● **The task**:
How many of the lines below have the word "积分兑话费" in them? The answer is that number and nothing more.

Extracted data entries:
● ● ● ● ● ● ●

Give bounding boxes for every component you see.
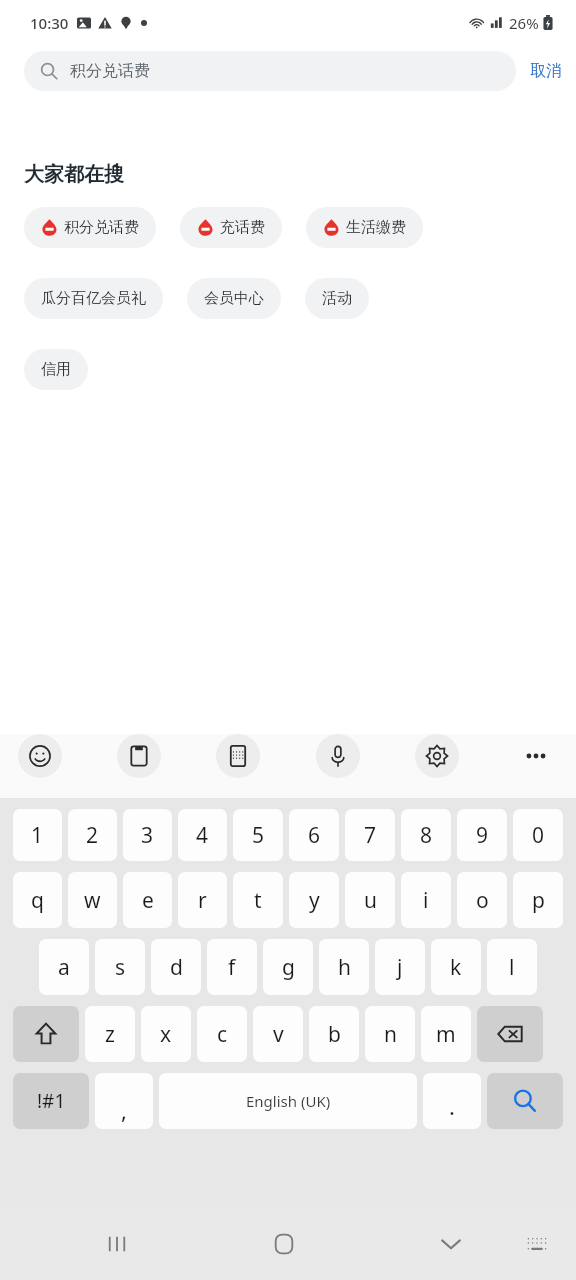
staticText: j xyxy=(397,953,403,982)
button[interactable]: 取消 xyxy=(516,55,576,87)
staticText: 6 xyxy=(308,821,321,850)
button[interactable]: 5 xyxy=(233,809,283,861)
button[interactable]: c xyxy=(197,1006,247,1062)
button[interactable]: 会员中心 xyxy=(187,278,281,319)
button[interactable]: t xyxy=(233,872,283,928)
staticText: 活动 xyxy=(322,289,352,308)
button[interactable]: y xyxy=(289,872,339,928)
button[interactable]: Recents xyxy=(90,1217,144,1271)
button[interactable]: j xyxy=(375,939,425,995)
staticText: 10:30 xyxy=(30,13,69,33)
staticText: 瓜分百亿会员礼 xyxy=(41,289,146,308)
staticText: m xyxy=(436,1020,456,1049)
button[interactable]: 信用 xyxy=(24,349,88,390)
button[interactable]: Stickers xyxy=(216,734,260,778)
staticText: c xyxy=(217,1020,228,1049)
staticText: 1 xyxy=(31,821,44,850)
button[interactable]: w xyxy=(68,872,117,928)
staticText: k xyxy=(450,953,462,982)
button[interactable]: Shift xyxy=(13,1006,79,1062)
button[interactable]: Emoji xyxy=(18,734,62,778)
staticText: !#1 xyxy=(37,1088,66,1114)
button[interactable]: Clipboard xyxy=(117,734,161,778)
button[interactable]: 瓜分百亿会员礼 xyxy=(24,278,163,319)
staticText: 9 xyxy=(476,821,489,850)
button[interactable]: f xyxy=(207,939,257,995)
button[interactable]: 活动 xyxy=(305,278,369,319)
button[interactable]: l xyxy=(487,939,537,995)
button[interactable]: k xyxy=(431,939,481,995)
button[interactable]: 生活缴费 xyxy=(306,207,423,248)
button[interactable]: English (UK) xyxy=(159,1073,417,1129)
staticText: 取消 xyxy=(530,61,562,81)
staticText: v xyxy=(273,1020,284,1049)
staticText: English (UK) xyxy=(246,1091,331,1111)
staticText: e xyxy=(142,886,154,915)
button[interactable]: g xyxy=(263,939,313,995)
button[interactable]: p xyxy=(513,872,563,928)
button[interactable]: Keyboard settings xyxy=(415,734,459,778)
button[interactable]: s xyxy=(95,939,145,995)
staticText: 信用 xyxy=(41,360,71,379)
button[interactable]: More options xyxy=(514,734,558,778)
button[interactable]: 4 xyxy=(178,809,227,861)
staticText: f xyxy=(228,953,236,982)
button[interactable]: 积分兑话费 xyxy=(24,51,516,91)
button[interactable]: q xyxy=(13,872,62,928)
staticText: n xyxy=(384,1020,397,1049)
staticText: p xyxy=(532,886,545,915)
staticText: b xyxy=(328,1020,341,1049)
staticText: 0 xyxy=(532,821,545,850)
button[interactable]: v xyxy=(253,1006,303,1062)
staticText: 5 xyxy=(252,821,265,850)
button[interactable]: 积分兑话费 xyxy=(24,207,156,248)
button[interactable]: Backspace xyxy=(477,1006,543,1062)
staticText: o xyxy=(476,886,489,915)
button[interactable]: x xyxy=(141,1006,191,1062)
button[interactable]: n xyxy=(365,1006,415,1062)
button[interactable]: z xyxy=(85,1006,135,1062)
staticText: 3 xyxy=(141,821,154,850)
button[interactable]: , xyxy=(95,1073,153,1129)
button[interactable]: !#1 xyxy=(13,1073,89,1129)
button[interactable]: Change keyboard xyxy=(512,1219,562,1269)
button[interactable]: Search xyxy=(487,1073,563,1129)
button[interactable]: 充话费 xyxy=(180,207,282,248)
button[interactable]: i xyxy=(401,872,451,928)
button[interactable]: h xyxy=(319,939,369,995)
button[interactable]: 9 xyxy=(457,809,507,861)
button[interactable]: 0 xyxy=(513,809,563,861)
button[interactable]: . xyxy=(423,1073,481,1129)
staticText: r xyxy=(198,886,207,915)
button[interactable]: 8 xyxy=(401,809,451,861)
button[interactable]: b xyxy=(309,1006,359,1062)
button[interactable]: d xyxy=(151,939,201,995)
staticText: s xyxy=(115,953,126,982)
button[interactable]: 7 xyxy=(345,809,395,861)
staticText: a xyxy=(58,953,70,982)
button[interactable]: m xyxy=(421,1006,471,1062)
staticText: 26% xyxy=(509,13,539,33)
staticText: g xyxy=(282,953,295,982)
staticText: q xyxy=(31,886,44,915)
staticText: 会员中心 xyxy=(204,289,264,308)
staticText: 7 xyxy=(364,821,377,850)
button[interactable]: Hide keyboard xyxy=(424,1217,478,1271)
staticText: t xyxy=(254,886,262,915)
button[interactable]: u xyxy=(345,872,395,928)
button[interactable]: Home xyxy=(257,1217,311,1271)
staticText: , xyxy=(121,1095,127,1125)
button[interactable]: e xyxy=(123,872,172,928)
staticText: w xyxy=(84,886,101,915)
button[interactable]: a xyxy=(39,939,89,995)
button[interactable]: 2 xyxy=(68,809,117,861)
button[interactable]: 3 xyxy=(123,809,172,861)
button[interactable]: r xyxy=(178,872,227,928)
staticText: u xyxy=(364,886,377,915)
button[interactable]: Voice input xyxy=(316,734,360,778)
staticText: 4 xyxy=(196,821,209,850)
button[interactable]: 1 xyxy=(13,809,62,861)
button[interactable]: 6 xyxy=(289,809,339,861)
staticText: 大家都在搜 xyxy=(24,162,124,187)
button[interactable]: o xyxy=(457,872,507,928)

● ● ● ● ● ● ●

● **Answer space**:
2